On the subject of comments in PPM images and why I do not and should not support them
I talk about comments rather a lot below: sorry but I really want to stress the point as I do think comments in image files are ridiculous and it would make my program obscene and extra large and I might have to use the library which is an obviously bad idea. I don’t think comments should be in binary files anyway and I’ll give another classic example of how far you can go with this and in a dangerous way.
Probably this is UTTERLY pointless. As I remarked in index.html this not supporting comments in PPM images is precedented in the IOCCC. That entry was brilliant and it does not support comments, corrupting the image if it has any (whereas I do report it as an error except after the header which I can’t do anything about anyway) and my program also supports more (with PPM P6, which is all that would fit with the size rule and all that is needed) and when there is an invalid header (or size) I also report it as an error rather than corrupting the image.
Frankly I think that’s more than reasonable, with comments. The others maybe not so nice but arguably a comment in a binary file is already a corrupted file. Even so with the IOCCC it all is fine in my view.
Nonetheless I wrote this before I discovered those details and I wanted to share with you why I do not support comments and why I don’t think I should if I even could (but can’t, especially not with size constraints after what I have done).

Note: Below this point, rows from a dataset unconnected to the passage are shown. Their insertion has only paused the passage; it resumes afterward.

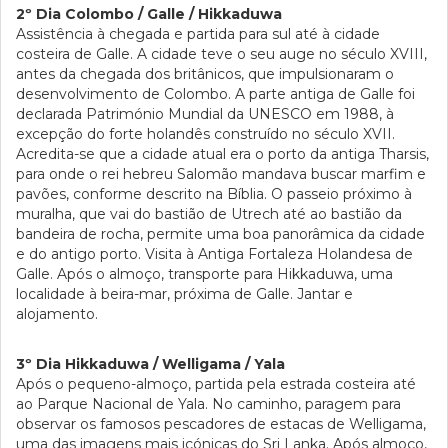
2º Dia Colombo / Galle / Hikkaduwa
Assistência à chegada e partida para sul até à cidade
costeira de Galle. A cidade teve o seu auge no século XVIII,
antes da chegada dos britânicos, que impulsionaram o
desenvolvimento de Colombo. A parte antiga de Galle foi
declarada Património Mundial da UNESCO em 1988, à
excepção do forte holandês construído no século XVII.
Acredita-se que a cidade atual era o porto da antiga Tharsis,
para onde o rei hebreu Salomão mandava buscar marfim e
pavões, conforme descrito na Bíblia. O passeio próximo à
muralha, que vai do bastião de Utrech até ao bastião da
bandeira de rocha, permite uma boa panorâmica da cidade
e do antigo porto. Visita à Antiga Fortaleza Holandesa de
Galle. Após o almoço, transporte para Hikkaduwa, uma
localidade à beira-mar, próxima de Galle. Jantar e
alojamento.
3º Dia Hikkaduwa / Welligama / Yala
Após o pequeno-almoço, partida pela estrada costeira até
ao Parque Nacional de Yala. No caminho, paragem para
observar os famosos pescadores de estacas de Welligama,
uma das imagens mais icónicas do Sri Lanka. Após almoço,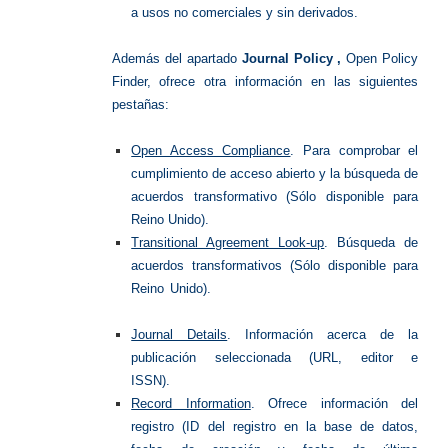
a usos no comerciales y sin derivados.
Además del apartado
Journal Policy ,
Open Policy
Finder, ofrece otra información en las siguientes
pestañas:
Open Access Compliance
.
Para comprobar el
cumplimiento de acceso abierto y la búsqueda de
acuerdos transformativo (Sólo disponible para
Reino Unido).
Transitional Agreement Look-up
.
Búsqueda de
acuerdos transformativos (Sólo disponible para
Reino Unido).
Journal Details
.
Información acerca de la
publicación seleccionada (URL, editor e
ISSN).
Record Information
.
Ofrece información del
registro (ID del registro en la base de datos,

First of all though the spec (although this might be from the library but if that’s not an authoritative source I don’t know what is!) should tell you a lot:
Strings starting with
"#"may be comments, the same as with PBM.
MAY be comments? How exactly am I supposed to deal with THAT?
As I note elsewhere later on: in files sometimes # exist and
are not part of comments but actually data. The fact the spec is so ambiguous
should say everything about it but it also means you have to modify or strip
things out of the header and that seems to me to be a poor design. Images don’t
need comments anyway.
In fact some viewers deal with this header just fine:
P6 1200 600 255 # foo
…despite the fact that the header already ended before the #, particularly
the whitespace after the 255 (see below for another similar example) and when on
multiple lines like:
P6
1200 600
255<space>
# foo
it is NOT legal (the <space> indicates of course whitespace: I think the judges do not
like trailing spaces in some cases so I have vim remove them in markdown files).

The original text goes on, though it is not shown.